Let f(x)=x^2004+2x^2003+3x^2002+...+2005. Let z=cis(pi/1003). Find f(z)f(z^2)f(z^3)f(z^4)...f(z^2005).

[From: ] [author: ] [Date: 12-06-26] [Hit: ]
..f(z^2005).AIME question-f(x) = x^2004 + 2x^2003 + 3x^2002 + .........
Let f(x)=x^2004+2x^2003+3x^2002+...+2005. Let z=cis(pi/1003).
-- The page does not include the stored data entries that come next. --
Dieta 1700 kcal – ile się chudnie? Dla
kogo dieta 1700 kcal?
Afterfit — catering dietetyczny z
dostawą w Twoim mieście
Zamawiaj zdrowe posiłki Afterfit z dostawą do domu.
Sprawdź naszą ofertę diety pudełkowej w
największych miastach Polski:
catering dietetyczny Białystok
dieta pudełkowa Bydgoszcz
Find f(z)f(z^2)f(z^3)f(z^4)...f(z^2005).

AIME question

-
f(x) = x^2004 + 2x^2003 + 3x^2002 + ... + 2005
.....= Σ(n = 0 to 2004) (n+1) x^n
.....= (d/dx) Σ(n = 0 to 2004) x^(n+1)
.....= (d/dx) x(x^2005 - 1)/(x - 1)
.....= [(2006 x^2005 - 1) (x - 1) - (x^2006 - x)] / (x - 1)^2
.....= (2005 x^2006 - 2006 x^2005 + 1) / (x - 1)^2

Letting x = z^k for any k yields
f(z^k) = (2005 (z^k)^2006 - 2006 (z^k)^2005 + 1) / (z^k - 1)^2
........= (2005 * 1 - 2006 (z^k)^(-1) + 1) / (z^k - 1)^2, since z^2006 = 1.
........= (2006 - 2006 z^(-k)) / (z^k - 1)^2
........= 2006 z^(-k) (z^k - 1) / (z^k - 1)^2
........= 2006 z^(-k) / (z^k - 1).

Hence, f(z) f(z^2) ... f(z^2005)
= Π(k = 1 to 2005) f(z^k)
= Π(k = 1 to 2005) 2006 [z^(-k) / (z^k - 1)]
= 2006^2005 * Π(k = 1 to 2005) z^(-k) / [Π(k = 1 to 2005) (z^k - 1)]
= 2006^2005 * z^(-(1 + 2 + ... + 2005)) / [Π(k = 1 to 2005) (z^k - 1)]

However,
Π(k = 1 to 2005) z^(-k)
= z^(-(1 + 2 + ... + 2005))
= z^(-2005 * 2006/2)
= (z^(-2005))^1003
= z^1003
= -1, since z is a primitive 2006th root of unity and 2006 is even.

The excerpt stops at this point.